- **Material provided**:
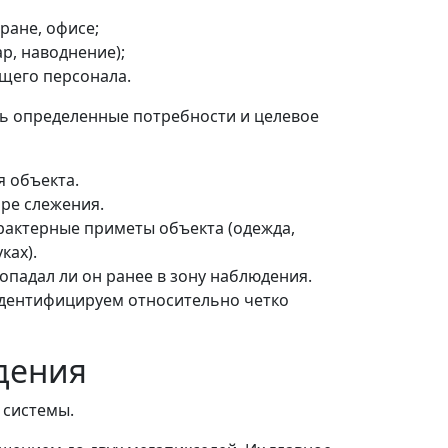
ране, офисе;
р, наводнение);
щего персонала.
ь определенные потребности и целевое
я объекта.
оре слежения.
рактерные приметы объекта (одежда,
ках).
опадал ли он ранее в зону наблюдения.
 идентифицируем относительно четко
дения
 системы.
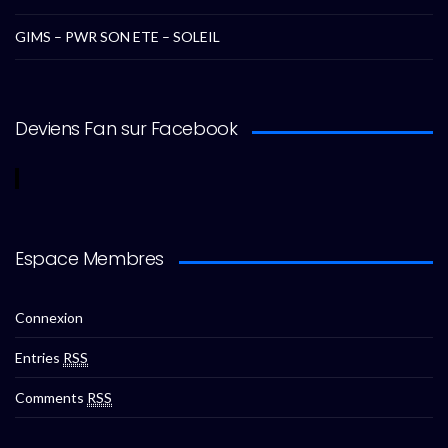
GIMS – PWR SON ETE – SOLEIL
Deviens Fan sur Facebook
Espace Membres
Connexion
Entries
RSS
Comments
RSS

- **Aim of the task**:
Take every line from the one containing "Deviens Fan sur Facebook" to the end of the listing and output it exactly, with nothing else.

- **Exercise solution**:
Deviens Fan sur Facebook
Espace Membres
Connexion
Entries
RSS
Comments
RSS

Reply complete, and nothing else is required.